Traditional femoral lengthening using external fixation has drawbacks because of the long treatment time and frequent complications (Garcia-Cimbrelo et al. Citation1992, Luke et al. Citation1992, Bowen et al. Citation1993, Herzenberg et al. Citation1994, Danziger et al. Citation1995). The technique of femoral lengthening over an intramedullary nail has many advantages because it neutralizes the forces on the femur during lengthening (Lin et al. Citation1996, Paley et al. Citation1997, Simpson et al. Citation1999, Gordon et al. Citation2002). Also, the reduced time needed for external fixation and fracture protection of the distracted bone is remarkable. It also allows most patients to resume normal hip and knee motion. In our study, the external fixation index was less than 1 month, which is much shorter than the conventional Ilizarov method (Aaron and Eilert Citation1996). It was, however, longer than other reports of the same method (Gordon et al. Citation2002, Paley et al. Citation1997), because of 2 patients who experienced delayed consolidation. Another reason for the longer duration of external fixation in our study is that the removal of the external fixator was delayed because we had to wait for the distracted callus to mature, especially after experiencing the collapse of the distracted segment and broken screws in the early part of our study. Kristiansen and Steen (Citation1999) also reported the same complication in tibial lengthening. We believe this complication may be a result of the smaller size of the locking screws in the unreamed nail. We thus recommend that removal of the external fixator be delayed until adequate maturation of callus; it should not be removed immediately after the lengthening.

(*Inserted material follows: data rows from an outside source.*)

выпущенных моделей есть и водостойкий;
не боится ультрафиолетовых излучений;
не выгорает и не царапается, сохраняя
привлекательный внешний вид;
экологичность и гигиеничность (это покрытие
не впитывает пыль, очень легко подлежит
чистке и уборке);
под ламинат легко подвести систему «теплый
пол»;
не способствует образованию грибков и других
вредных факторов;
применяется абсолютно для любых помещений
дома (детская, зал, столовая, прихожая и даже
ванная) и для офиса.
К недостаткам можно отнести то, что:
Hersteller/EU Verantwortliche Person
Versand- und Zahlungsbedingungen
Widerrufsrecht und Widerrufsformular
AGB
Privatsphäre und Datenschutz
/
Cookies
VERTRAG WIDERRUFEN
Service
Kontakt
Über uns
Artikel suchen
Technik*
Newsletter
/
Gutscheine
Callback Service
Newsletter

Pin-track infections are inevitable when using an external fixator (Garcia-Cimbrelo et al. Citation1992), and can be a source of deep infection spreading to the intramedullary nail. Kristiansen and Steen have reported that in tibial lengthening with a similar technique, deep intramedullary infection occurred in 1/9 patients (Kristiansen and Steen Citation1999). Gordon et al. (Citation2002) reported 2 cases of osteomyelitis in 9 patients, 1 of whom had had multifocal osteomyelitis as an infant. We had 3 cases of osteomyelitis, all of which had a previous history of infection or open fracture. However, it is still unknown whether the nailing increases the risk of infection. We believe that previous infection should be an important consideration when choosing the method of lengthening. Osteomyelitis is the most serious potential complication with this technique, whereas it is uncommon with the Ilizarov technique.

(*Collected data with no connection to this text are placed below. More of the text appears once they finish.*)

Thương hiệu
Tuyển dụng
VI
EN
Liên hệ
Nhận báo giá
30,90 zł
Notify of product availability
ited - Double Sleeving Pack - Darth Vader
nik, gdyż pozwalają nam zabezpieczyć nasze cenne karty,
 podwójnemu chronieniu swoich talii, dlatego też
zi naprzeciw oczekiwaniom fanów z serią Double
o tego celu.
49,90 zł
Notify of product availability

A stiff knee, especially fiexion contracture, after femoral lengthening is common and may result from muscle contracture or adhesions during the course of lengthening (Hosalkar et al. Citation2003). Muscle injury by the Ilizarov wire may result in multiple adhesions and excessive stiffness (Bowen et al. Citation1993). In this respect, lengthening over an intramedullary nail has an advantage in maintaining a good knee motion, because of the shorter duration of lengthening and the use of Schanz pins. We had 7 cases of substantial stiffness, however, which needed operative management or had residual deformity.

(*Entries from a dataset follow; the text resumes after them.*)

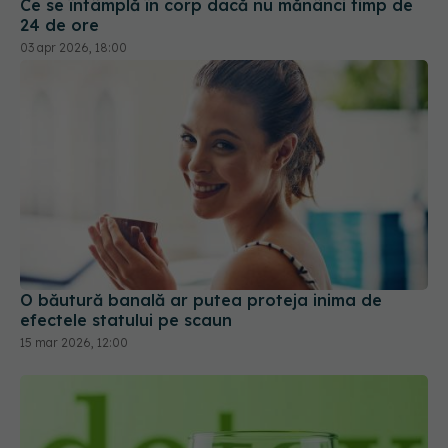
Ce se întâmplă în corp dacă nu mănânci timp de
24 de ore
03 apr 2026, 18:00
O băutură banală ar putea proteja inima de
efectele statului pe scaun
15 mar 2026, 12:00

The modern Ilizarov technique permits extensive lengthening (Murray et al. Citation1993, Stanitski et al. Citation1995). However, lengthening by over 20% has been associated with a high rate of complications such as knee cartilage damage (Stanitski et al. Citation1994). In our study, knee complications increased with lengthening over 20%. Among them, a posterior displacement of the tibia on the femur, which is known to occur as a result of intraarticular bony deficiencies (Jones and Moseley Citation1985), occurred in our case of cruciate ligament deficiency after treatment of osteosarcoma. Although the association is unclear, all 3 cases of patella subluxation in knee fiexion had had distal femoral epiphyseal injury. We consider that hypoplasia or dysplasia of femur may contribute to this complication in addition to the greater degree of lengthening.

In conclusion, lengthening over an intramedullary nail for the treatment of limb-length discrepancy due to femoral shortening is an effective procedure which decreases the duration of treatment with the fixator. However, the technique is at risk from complications, the most important being infection and knee stiffness.